The method is kindergarten level, crude even, but it works!

enter image description here enter image description here enter image description here

It's entirely flexible and has the added advantage of being able to assume any shape a storyline demands. It can even move independently of it's 'master', take on a life of it's own!

Shadows -

The system uses a 2D alhpa layered plane textured with the shadow movie or a still frame when no animation is involved. This is laid at the actor's or object's 'feet' and parented to the same empty that's propelling it forward. (for stability)

It can just as easily be placed on a wall, or bent half between!

Shadow movies can be blurred in the VSE when a sharply defined version isn't desirable, the plane textured with that instead.

They are also rendered using OpenGL and with no lighting. (Black on transparent)

A shadow is photographed/filmed as with any movie, capturing the actor's movements, but holding it (the actor) stationary. I find it easier to create a new scene and copy paste the actor into that, animation and all, removing or disabling all lighting. You end up with a black figure doing it's thing on an alpha layered background.

This is rendered out using OpenGL as png files, one for each frame and with the "RGBA" button pressed for the alpha layer.

I'd recommend setting up a fixed camera for this.
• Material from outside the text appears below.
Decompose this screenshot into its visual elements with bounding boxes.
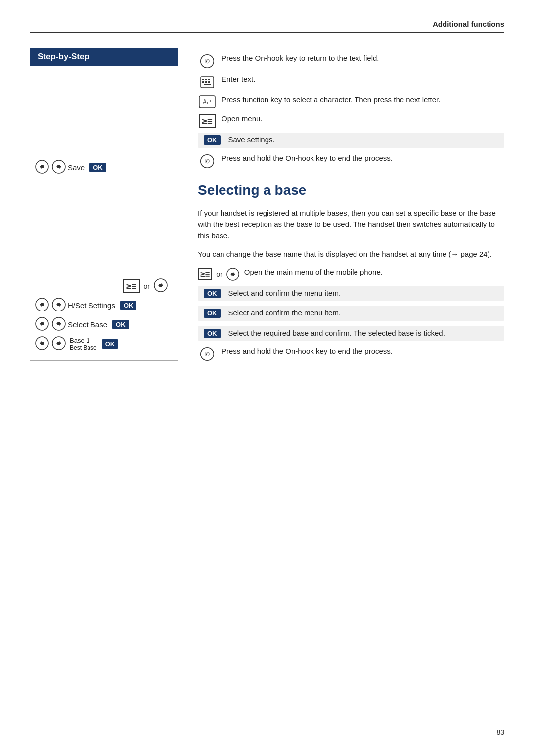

It will give you somewhere stable to come back to, should the need arise.

The cam is usually placed at a position that gives the best results for the job. This isn't necessarily from where the scenario's lighting originates.

More often it can be at it's 'compass' direction only, and at a height and angle to suit. In the Plant example, the shadow sequence was taken from about mid plant height and perpendicular to them.

The walking sequence was taken from directly behind and with the forward motion disabled. i.e. animated but stationary. Whatever 'stretching' is needed for the shadow's projection, is achieved by scaling the plane in that axis. Keyframes can rescale as necessary.

The craft taking off was just a still alpha layered 'photograph' to get it's basic shape from the sun's angle. (It was not intended for this particular background photo)

The shadow plane was parented to the craft.

When the craft takes off and rotates, so too does the plane, so it's Z height has to be held at it's original setting. To add realism the width of the plane was scaled down with a keyframe or two to more accurately reflect the sun's projection angle.

Where more complex distortions might be required, shape keys can be called upon.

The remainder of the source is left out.